To do =
Output the data word for word, dropping every image.

----

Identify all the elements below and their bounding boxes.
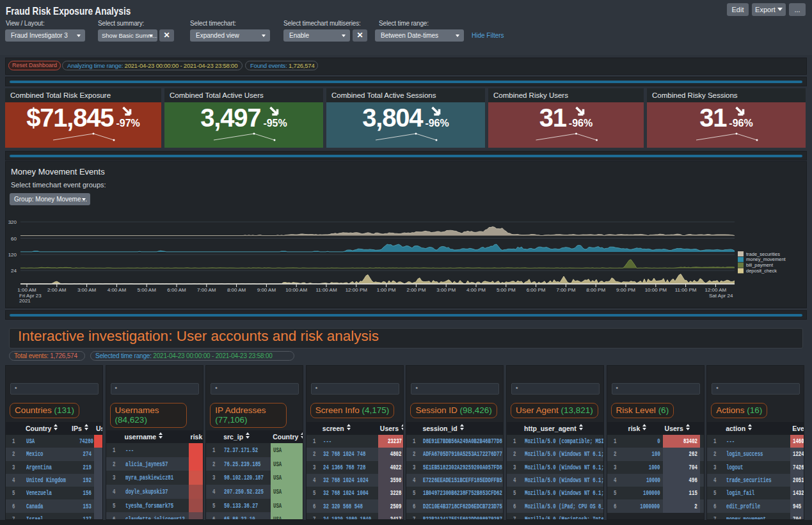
svg-text:10:00 PM: 10:00 PM xyxy=(645,287,667,293)
svg-text:4:00 PM: 4:00 PM xyxy=(466,287,486,293)
svg-text:money_movement: money_movement xyxy=(746,256,786,262)
svg-text:trade_securities: trade_securities xyxy=(746,251,780,257)
svg-text:11:00 PM: 11:00 PM xyxy=(675,287,697,293)
svg-text:60: 60 xyxy=(11,236,17,242)
svg-text:3:00 PM: 3:00 PM xyxy=(436,287,456,293)
svg-text:8:00 AM: 8:00 AM xyxy=(227,287,246,293)
svg-text:120: 120 xyxy=(8,252,17,258)
svg-text:12:00 PM: 12:00 PM xyxy=(346,287,368,293)
svg-text:2:00 AM: 2:00 AM xyxy=(47,287,67,293)
svg-text:7:00 PM: 7:00 PM xyxy=(557,287,576,293)
svg-text:7:00 AM: 7:00 AM xyxy=(197,287,216,293)
svg-text:deposit_check: deposit_check xyxy=(746,268,777,274)
svg-text:6:00 PM: 6:00 PM xyxy=(527,287,546,293)
svg-text:11:00 AM: 11:00 AM xyxy=(315,287,337,293)
svg-text:1:00 PM: 1:00 PM xyxy=(377,287,396,293)
svg-text:4:00 AM: 4:00 AM xyxy=(107,287,127,293)
svg-text:5:00 PM: 5:00 PM xyxy=(497,287,516,293)
svg-text:24: 24 xyxy=(11,268,17,274)
svg-text:5:00 AM: 5:00 AM xyxy=(138,287,157,293)
svg-text:10:00 AM: 10:00 AM xyxy=(285,287,307,293)
svg-text:9:00 PM: 9:00 PM xyxy=(616,287,635,293)
svg-text:6:00 AM: 6:00 AM xyxy=(167,287,186,293)
svg-text:8:00 PM: 8:00 PM xyxy=(586,287,605,293)
svg-text:9:00 AM: 9:00 AM xyxy=(257,287,276,293)
svg-text:2:00 PM: 2:00 PM xyxy=(407,287,426,293)
svg-text:320: 320 xyxy=(8,219,17,225)
svg-text:Sat Apr 24: Sat Apr 24 xyxy=(709,293,733,299)
svg-text:bill_payment: bill_payment xyxy=(746,262,774,268)
svg-text:3:00 AM: 3:00 AM xyxy=(77,287,97,293)
svg-text:2021: 2021 xyxy=(19,298,31,304)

----

Response to the task =
Identify all the elements below and their bounding boxes.
svg-text:10:00 PM: 10:00 PM xyxy=(645,287,667,293)
svg-text:4:00 PM: 4:00 PM xyxy=(466,287,486,293)
svg-text:money_movement: money_movement xyxy=(746,256,786,262)
svg-text:trade_securities: trade_securities xyxy=(746,251,780,257)
svg-text:11:00 PM: 11:00 PM xyxy=(675,287,697,293)
svg-text:60: 60 xyxy=(11,236,17,242)
svg-text:3:00 PM: 3:00 PM xyxy=(436,287,456,293)
svg-text:8:00 AM: 8:00 AM xyxy=(227,287,246,293)
svg-text:120: 120 xyxy=(8,252,17,258)
svg-text:12:00 PM: 12:00 PM xyxy=(346,287,368,293)
svg-text:2:00 AM: 2:00 AM xyxy=(47,287,67,293)
svg-text:7:00 PM: 7:00 PM xyxy=(557,287,576,293)
svg-text:7:00 AM: 7:00 AM xyxy=(197,287,216,293)
svg-text:deposit_check: deposit_check xyxy=(746,268,777,274)
svg-text:6:00 PM: 6:00 PM xyxy=(527,287,546,293)
svg-text:11:00 AM: 11:00 AM xyxy=(315,287,337,293)
svg-text:1:00 PM: 1:00 PM xyxy=(377,287,396,293)
svg-text:4:00 AM: 4:00 AM xyxy=(107,287,127,293)
svg-text:5:00 PM: 5:00 PM xyxy=(497,287,516,293)
svg-text:24: 24 xyxy=(11,268,17,274)
svg-text:5:00 AM: 5:00 AM xyxy=(138,287,157,293)
svg-text:10:00 AM: 10:00 AM xyxy=(285,287,307,293)
svg-text:9:00 PM: 9:00 PM xyxy=(616,287,635,293)
svg-text:6:00 AM: 6:00 AM xyxy=(167,287,186,293)
svg-text:8:00 PM: 8:00 PM xyxy=(586,287,605,293)
svg-text:9:00 AM: 9:00 AM xyxy=(257,287,276,293)
svg-text:2:00 PM: 2:00 PM xyxy=(407,287,426,293)
svg-text:320: 320 xyxy=(8,219,17,225)
svg-text:Sat Apr 24: Sat Apr 24 xyxy=(709,293,733,299)
svg-text:bill_payment: bill_payment xyxy=(746,262,774,268)
svg-text:3:00 AM: 3:00 AM xyxy=(77,287,97,293)
svg-text:2021: 2021 xyxy=(19,298,31,304)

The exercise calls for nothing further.